For many who champion accessibility, the ‘why’ goes beyond the legal obligations or the remits of our day jobs. Often, there is an underlying personal value that motivates the drive to deliver true human-centred experiences—experiences that are for all.

Why Accessibility matters—professionally and personally

This has certainly been the case for me; I seem naturally drawn to and motivated to work on delivering products that are accessible. A curiosity which was sparked by a Design MeetUp in Melbourne some 15+ years ago, when I first heard about ‘designing for accessibility’. 

Fast forward to today, where I lead a team of 25 UI and Visual Designers at one of Australia’s household company names—Telstra. 

At Telstra, this value is reflected in the company’s purpose: 

“To build a connected future so everyone can thrive.”

Who is ‘everyone’? For Australia’s biggest Telco, it is indeed the entire population—be that newly arrived migrants for whom English is a second language, the elderly, digitally excluded, neurodivergent, people with visible and non-visible (dis)-abilities, metro, regional, and rural customers. 

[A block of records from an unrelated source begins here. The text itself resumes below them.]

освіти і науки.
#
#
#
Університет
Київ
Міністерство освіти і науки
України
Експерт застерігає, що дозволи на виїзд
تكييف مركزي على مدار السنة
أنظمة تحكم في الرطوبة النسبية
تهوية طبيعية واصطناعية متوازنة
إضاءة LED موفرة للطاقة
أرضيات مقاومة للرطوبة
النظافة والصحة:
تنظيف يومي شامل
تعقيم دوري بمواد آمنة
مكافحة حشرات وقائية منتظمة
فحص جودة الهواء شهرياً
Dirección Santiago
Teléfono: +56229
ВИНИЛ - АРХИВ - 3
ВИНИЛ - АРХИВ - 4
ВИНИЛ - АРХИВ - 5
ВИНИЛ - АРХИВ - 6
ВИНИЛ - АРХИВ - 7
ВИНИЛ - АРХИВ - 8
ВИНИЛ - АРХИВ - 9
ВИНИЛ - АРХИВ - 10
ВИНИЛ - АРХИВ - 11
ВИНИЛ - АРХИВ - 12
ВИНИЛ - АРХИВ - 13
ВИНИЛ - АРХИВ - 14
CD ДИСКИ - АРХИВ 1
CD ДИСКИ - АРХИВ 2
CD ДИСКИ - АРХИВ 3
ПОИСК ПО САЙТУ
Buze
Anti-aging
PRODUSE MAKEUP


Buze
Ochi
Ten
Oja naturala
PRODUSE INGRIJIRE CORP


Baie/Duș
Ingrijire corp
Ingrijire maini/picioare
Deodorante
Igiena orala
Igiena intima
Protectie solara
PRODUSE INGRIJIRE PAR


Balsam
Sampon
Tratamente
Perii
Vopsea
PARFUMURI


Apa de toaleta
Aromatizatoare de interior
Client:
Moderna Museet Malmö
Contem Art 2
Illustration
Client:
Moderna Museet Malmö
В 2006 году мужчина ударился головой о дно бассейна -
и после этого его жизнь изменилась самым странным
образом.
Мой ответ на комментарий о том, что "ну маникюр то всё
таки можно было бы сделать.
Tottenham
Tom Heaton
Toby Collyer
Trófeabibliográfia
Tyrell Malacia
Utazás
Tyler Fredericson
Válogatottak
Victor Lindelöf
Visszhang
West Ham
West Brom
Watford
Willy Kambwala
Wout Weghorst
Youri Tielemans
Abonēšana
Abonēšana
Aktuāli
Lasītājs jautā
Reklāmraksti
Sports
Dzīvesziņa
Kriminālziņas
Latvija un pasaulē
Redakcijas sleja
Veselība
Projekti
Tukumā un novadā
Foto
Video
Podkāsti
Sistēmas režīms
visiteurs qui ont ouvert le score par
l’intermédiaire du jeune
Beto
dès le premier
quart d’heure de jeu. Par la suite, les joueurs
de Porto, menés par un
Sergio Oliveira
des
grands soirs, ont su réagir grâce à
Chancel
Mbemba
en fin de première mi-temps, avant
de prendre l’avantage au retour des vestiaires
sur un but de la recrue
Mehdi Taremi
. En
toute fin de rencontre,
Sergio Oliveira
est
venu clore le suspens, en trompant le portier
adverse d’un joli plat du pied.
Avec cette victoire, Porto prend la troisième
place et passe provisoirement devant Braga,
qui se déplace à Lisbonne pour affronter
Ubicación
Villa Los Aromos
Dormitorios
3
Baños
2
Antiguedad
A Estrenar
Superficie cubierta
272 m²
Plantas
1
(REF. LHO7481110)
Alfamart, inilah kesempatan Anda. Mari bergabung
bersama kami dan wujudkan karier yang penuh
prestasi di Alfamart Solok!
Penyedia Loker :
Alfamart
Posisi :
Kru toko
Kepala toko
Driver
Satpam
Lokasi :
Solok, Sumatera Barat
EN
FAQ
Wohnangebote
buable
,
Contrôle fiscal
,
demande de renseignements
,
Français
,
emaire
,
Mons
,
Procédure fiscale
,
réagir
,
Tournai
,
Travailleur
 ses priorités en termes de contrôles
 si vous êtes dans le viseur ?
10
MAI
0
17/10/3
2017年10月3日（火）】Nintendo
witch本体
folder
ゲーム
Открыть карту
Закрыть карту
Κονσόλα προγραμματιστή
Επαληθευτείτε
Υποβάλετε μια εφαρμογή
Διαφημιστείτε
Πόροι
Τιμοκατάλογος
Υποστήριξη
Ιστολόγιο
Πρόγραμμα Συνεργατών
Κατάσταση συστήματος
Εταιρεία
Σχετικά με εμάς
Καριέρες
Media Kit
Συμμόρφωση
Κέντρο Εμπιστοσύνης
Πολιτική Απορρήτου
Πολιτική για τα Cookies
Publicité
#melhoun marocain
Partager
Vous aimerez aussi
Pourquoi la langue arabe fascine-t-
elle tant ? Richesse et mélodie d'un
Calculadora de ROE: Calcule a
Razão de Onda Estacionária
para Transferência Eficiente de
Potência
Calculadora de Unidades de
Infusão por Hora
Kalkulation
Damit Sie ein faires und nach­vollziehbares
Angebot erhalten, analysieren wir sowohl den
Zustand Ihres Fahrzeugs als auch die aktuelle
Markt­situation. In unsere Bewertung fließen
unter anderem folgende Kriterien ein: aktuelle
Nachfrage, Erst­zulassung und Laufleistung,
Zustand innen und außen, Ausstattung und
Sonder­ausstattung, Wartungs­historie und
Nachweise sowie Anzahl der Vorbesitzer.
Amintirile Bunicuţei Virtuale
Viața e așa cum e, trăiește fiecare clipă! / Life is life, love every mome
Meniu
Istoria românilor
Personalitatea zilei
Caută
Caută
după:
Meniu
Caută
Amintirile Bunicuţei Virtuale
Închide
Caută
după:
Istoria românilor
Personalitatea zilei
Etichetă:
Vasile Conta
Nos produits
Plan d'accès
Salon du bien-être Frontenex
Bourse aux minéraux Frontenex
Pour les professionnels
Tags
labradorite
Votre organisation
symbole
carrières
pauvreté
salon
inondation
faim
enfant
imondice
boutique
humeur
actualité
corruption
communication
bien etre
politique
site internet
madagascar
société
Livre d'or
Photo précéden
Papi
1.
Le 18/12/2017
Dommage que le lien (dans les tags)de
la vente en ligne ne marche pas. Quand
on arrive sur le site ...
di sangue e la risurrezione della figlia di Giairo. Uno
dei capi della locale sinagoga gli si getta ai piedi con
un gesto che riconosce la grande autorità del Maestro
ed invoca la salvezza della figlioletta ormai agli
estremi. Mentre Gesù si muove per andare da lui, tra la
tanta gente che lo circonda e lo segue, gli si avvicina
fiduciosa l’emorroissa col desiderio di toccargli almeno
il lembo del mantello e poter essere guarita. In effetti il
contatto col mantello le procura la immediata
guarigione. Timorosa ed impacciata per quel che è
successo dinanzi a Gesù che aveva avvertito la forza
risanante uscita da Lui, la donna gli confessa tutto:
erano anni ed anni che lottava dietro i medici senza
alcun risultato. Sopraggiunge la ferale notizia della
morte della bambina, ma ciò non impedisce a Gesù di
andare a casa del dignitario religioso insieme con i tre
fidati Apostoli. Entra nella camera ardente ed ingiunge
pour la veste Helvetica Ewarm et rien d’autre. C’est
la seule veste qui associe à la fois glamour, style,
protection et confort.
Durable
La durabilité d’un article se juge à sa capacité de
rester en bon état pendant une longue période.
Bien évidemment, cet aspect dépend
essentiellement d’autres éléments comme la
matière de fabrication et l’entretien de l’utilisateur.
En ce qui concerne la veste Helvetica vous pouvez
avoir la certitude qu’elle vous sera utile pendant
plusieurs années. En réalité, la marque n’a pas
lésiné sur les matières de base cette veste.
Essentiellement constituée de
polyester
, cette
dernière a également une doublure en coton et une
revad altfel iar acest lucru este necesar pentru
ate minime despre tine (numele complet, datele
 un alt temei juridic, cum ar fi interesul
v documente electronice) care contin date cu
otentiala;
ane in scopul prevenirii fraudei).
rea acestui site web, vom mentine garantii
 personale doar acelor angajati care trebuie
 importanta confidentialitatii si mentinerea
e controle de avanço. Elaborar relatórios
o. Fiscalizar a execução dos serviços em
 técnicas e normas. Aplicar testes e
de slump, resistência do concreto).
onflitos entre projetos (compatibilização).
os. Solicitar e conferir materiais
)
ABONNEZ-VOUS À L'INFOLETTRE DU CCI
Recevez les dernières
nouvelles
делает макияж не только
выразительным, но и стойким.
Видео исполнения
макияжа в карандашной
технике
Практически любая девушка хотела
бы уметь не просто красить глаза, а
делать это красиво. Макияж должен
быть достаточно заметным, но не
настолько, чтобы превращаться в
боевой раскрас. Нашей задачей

Furthermore, we don’t want these cohorts to ‘just get by’ or ‘do ok’—but our purpose asks of us to ensure they ‘thrive’. This article provides an overview of how we have embedded A11y-first (short-hand for Accessibility; between the ‘A’ and the ‘y’ there are 11 letters) thinking into Telstra’s Digital Design practice over the last 6 or so years. 

The Business Case: Legal, Ethical, and Human

From a business lens, accessibility at Telstra is driven by two main regulatory factors in addition to the vision mentioned. 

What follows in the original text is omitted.